**WHAT THE TASK REQUIRES:** Those lines of the records that contain "pour" are to be located and copied.

**DATASET EXTRACT:**

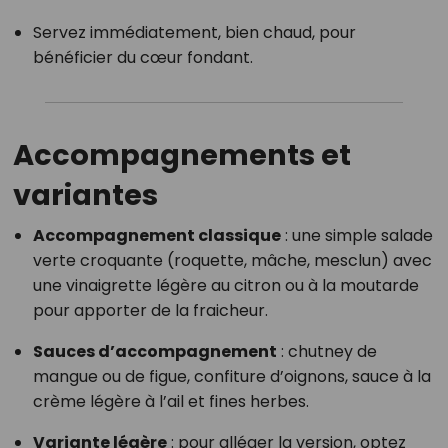
Servez immédiatement, bien chaud, pour
bénéficier du cœur fondant.
Accompagnements et
variantes
Accompagnement classique
: une simple salade
verte croquante (roquette, mâche, mesclun) avec
une vinaigrette légère au citron ou à la moutarde
pour apporter de la fraicheur.
Sauces d’accompagnement
: chutney de
mangue ou de figue, confiture d’oignons, sauce à la
crème légère à l’ail et fines herbes.
Variante légère
: pour alléger la version, optez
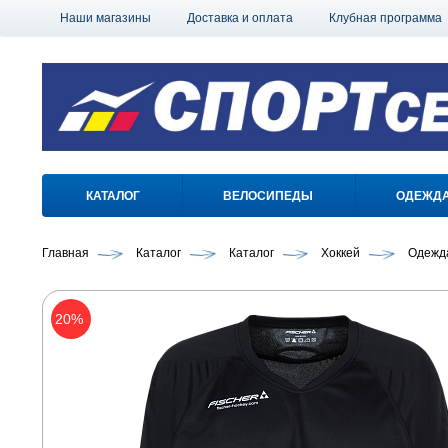
Наши магазины
Доставка и оплата
Клубная программа
КАТАЛОГ
ВЕЛОСИПЕДЫ
ОДЕЖД
Главная
Каталог
Каталог
Хоккей
Одежда
20%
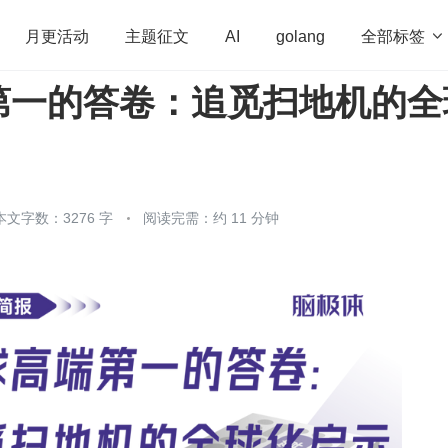
全部标签

月更活动
主题征文
AI
golang
第一的答卷：追觅扫地机的全
penHarmony
算法
学习方法
Web3.0
高
程序员
运维
深度思考
低代码
redis
本文字数：3276 字
阅读完需：约 11 分钟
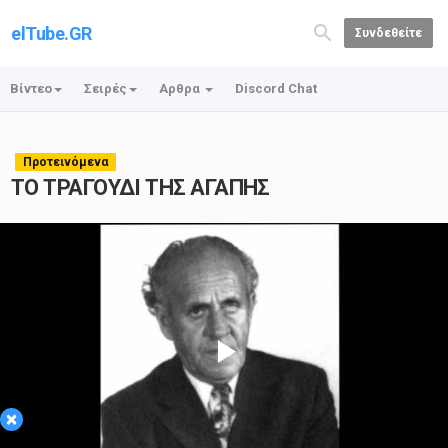
elTube.GR
Συνδεθείτε
Βίντεο
Σειρές
Αρθρα
Discord Chat
Προτεινόμενα
ΤΟ ΤΡΑΓΟΥΔΙ ΤΗΣ ΑΓΑΠΗΣ
Play
×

**TASK RESULT:**
Servez immédiatement, bien chaud, pour
pour apporter de la fraicheur.
: pour alléger la version, optez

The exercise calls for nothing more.